4. α-Glucosidase Inhibitors (AGIs)
- Drugs: acarbose, miglitol.
- Mechanism: inhibit final carbohydrate digestion in small intestine → delay CHO absorption → lower postprandial glucose.
- Side effects: flatulence, diarrhea.
- Must be taken at meal onset.
5. Incretin-Related Agents
- GLP-1 (glucagon-like peptide 1):
- Increases insulin secretion, slows gastric emptying, reduces appetite.
- Rapidly degraded by DPP-4.
- Exenatide: GLP-1 receptor agonist, resistant to DPP-4; subQ twice daily. → Nausea common.
- Liraglutide: once-daily subQ DPP-4–resistant GLP-1 analogue.
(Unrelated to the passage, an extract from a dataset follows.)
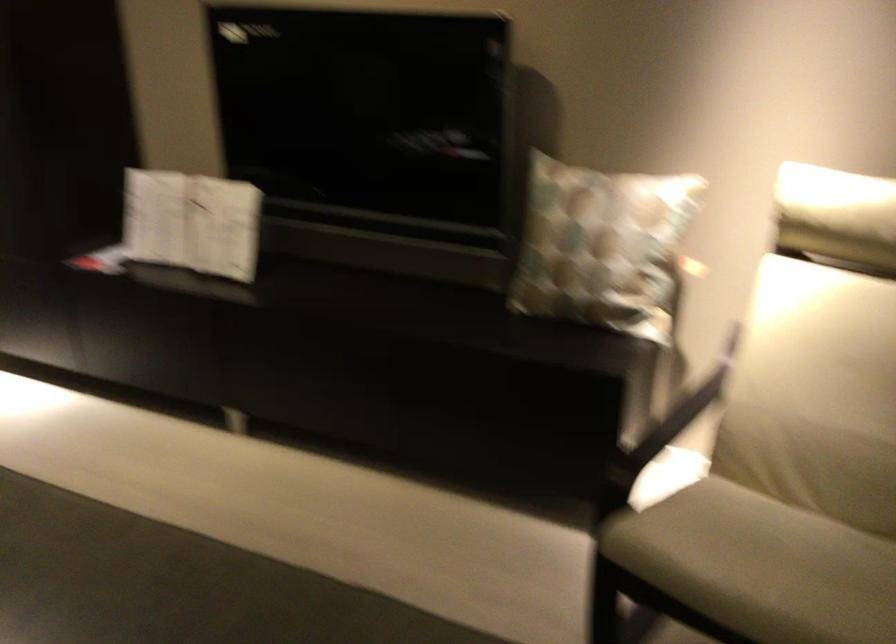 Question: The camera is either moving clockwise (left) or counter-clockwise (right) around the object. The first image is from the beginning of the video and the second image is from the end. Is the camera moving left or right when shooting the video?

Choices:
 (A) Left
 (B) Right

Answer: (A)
- DPP-4 Inhibitors: sitagliptin, saxagliptin, vildagliptin → mild ↑ endogenous GLP-1/GIP.
6. Amylin Analogues
- Pramlintide: co-secreted normally with insulin, subQ at meals.
- Mechanism: slows gastric emptying, reduces appetite, suppresses glucagon.
7. Insulin
- Exogenous insulin to supplement endogenous secretion.
- Types:
- Rapid-acting (lispro, aspart, glulisine),
- Short-acting (regular),
- Intermediate (NPH),
- Long-acting (glargine, detemir).
- Side effects: hypoglycemia, weight gain.
INITIAL THERAPEUTIC APPROACH
- Metformin + Diet + Exercise typically first-line.
- More than one agent often needed if fasting glucose >250 mg/dL at presentation.
- e.g., Metformin plus a sulfonylurea or insulin.
- Postprandial hyperglycemia can be targeted with:
- AGIs,
- Rapid-acting insulin,
- Semaglutide, Tirzepatide (GLP-1 agonist).